Ci sono anche loro, dunque, a trattenere il respiro, in attesa di tempi migliori, i quasi 250 mila piccoli imprenditori titolari di aziende individuali che al 30 giugno scorso risultavano iscritti ai registri delle Camere di commercio, pari al 7,3% di tutte le aziende di questo tipo.
La vitalità di queste piccole imprese, sottolinea l’indagine di Unioncamere, appare piuttosto sostenuta, sebbene le difficoltà del momento si facciano sentire su entrambi i versanti della dinamica demografica.
Rispetto allo stesso periodo dello scorso anno, infatti, sono diminuite le aperture e aumentate le chiusure: nel periodo aprile-giugno le nuove imprese aperte sono state 9.915 (753 in meno rispetto allo stesso periodo del 2008), mentre 5.789 sono state quelle che hanno chiuso i battenti (744 in più dell’anno scorso).
Ma il saldo del trimestre è risultato pari a 4.126 unità, +1,7% rispetto alla fine di marzo: l’anno scorso, invece, il saldo era stato sensibilmente superiore e pari a 5.623 unità.
Un dato significativamente superiore rispetto al dato medio nazionale riferito alle imprese individuali (+0,25%).
Quanto alla localizzazione, la Toscana si conferma terra di elezione per l’imprenditoria immigrata che, nelle tradizioni manifatturiere e artigianali della regione trova un favorevole humus per un insediamento diffuso.
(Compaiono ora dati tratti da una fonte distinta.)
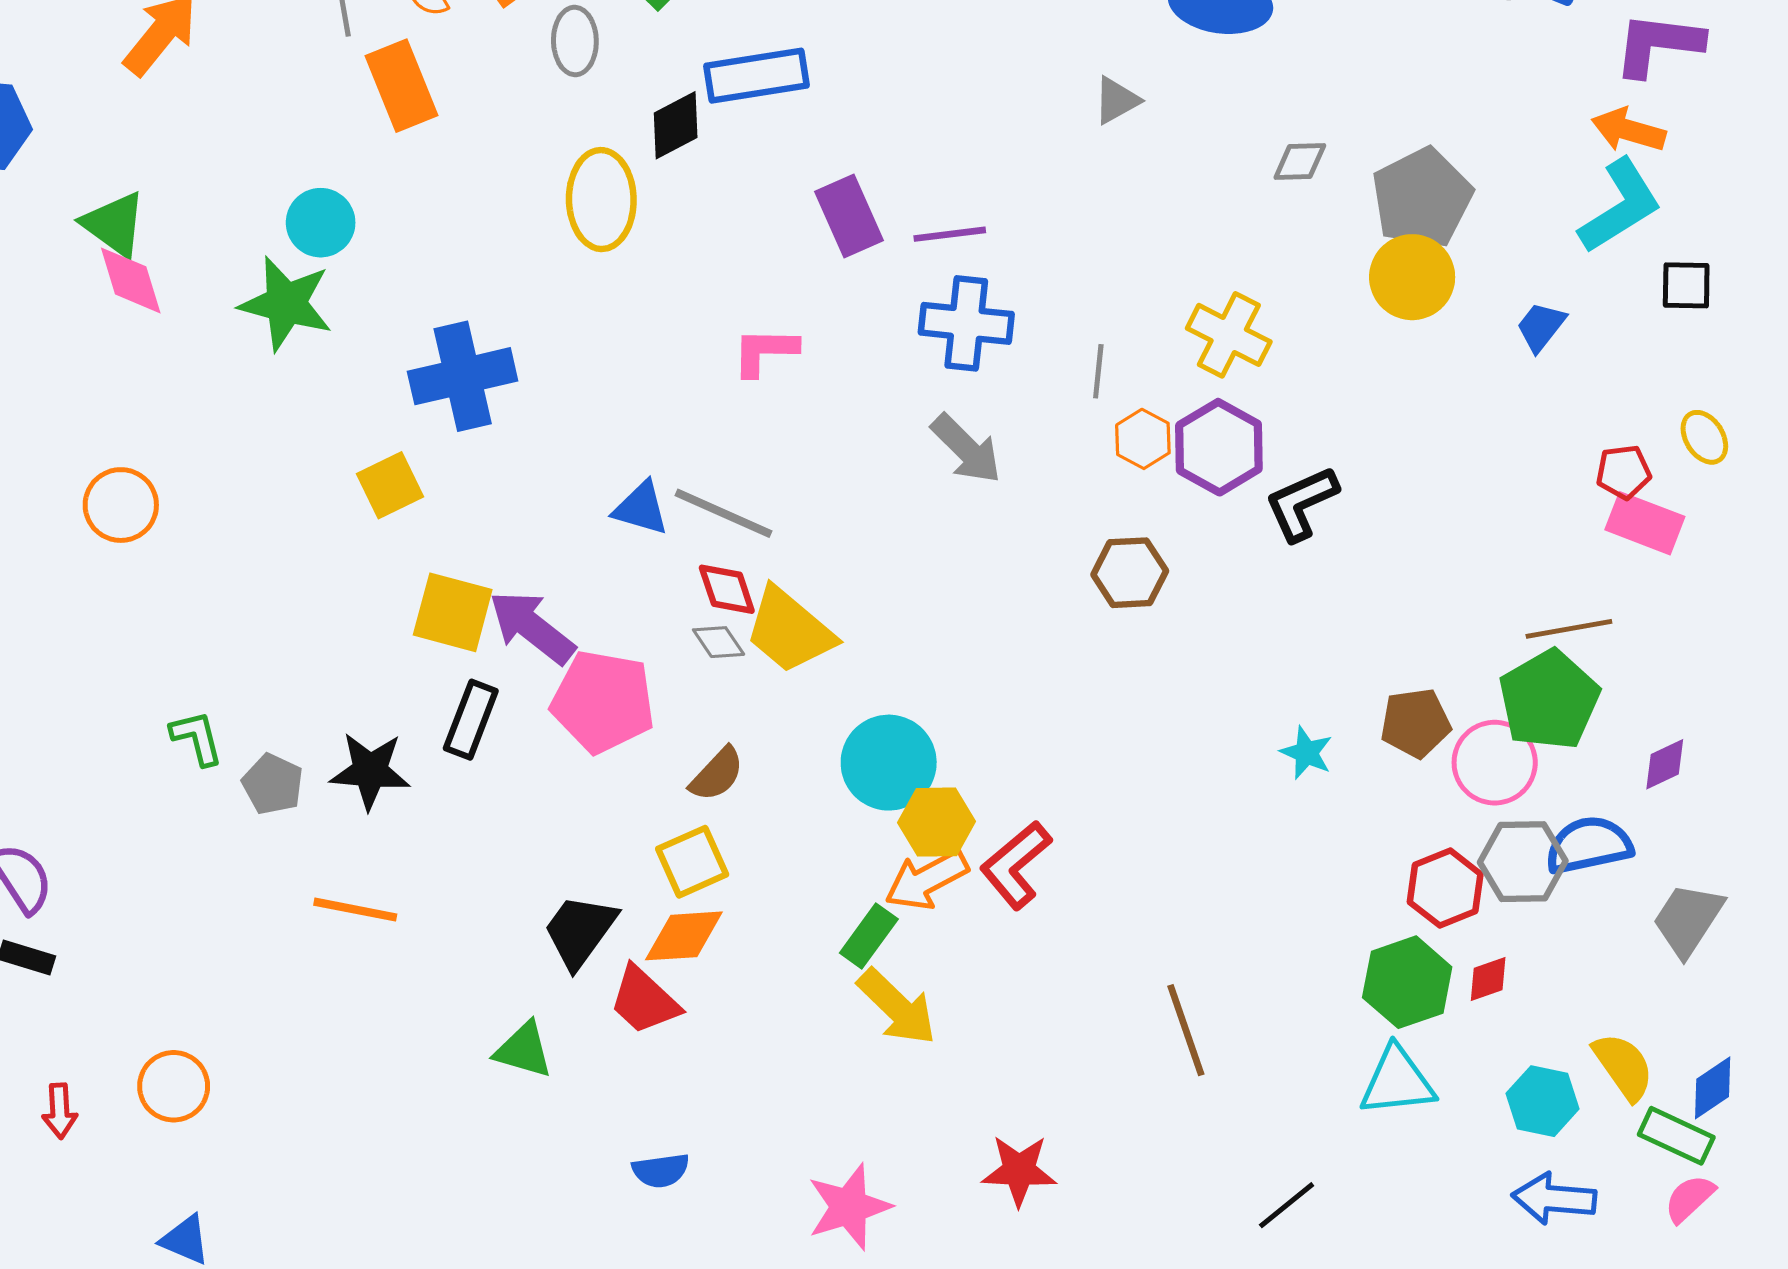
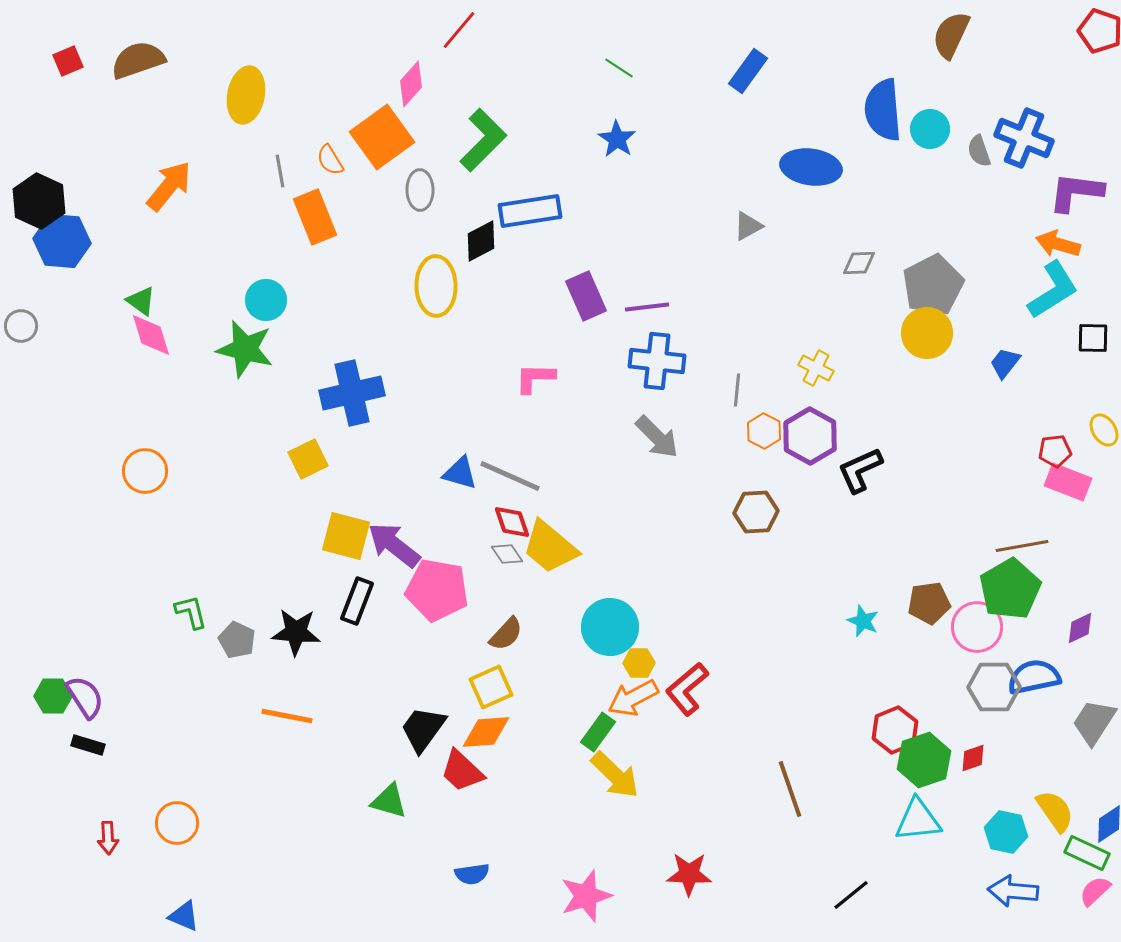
green triangle: (114, 224) -> (141, 301), size x0.7
yellow cross: (1229, 335) -> (816, 368), size x0.7
yellow hexagon: (937, 822) -> (639, 663), size x0.7
red hexagon: (1445, 888) -> (895, 730), moved

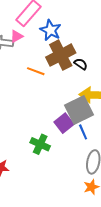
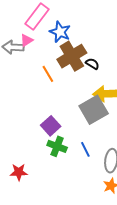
orange line: (36, 71) -> (48, 74), turned 42
purple square: (64, 123) -> (51, 126), moved
blue line: (83, 132) -> (85, 149), moved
A Prato, in particolare, quasi un terzo delle imprese parla straniero.
Oltre alla Toscana, solo altre due regioni (Lombardia e Liguria) fanno registrare una presenza di imprese di immigrati superiore al 10%.
In termini assoluti, invece, le presenze più consistenti si registrano in Lombardia (46.032 imprese), Toscana (26.323) ed Emilia Romagna (25.188).
Per quanto riguarda, invece, l’area di provenienza dei titolari di imprese immigrati, il serbatoio principale è il continente africano, con oltre 97mila presenze, pari al 39,6% del totale, con il Marocco (46.834 titolari di impresa) a fare da capofila.
A grande distanza seguono i cittadini senegalesi (13.597), i tunisini (11.136), gli egiziani (10.408) e i nigeriani (5.824).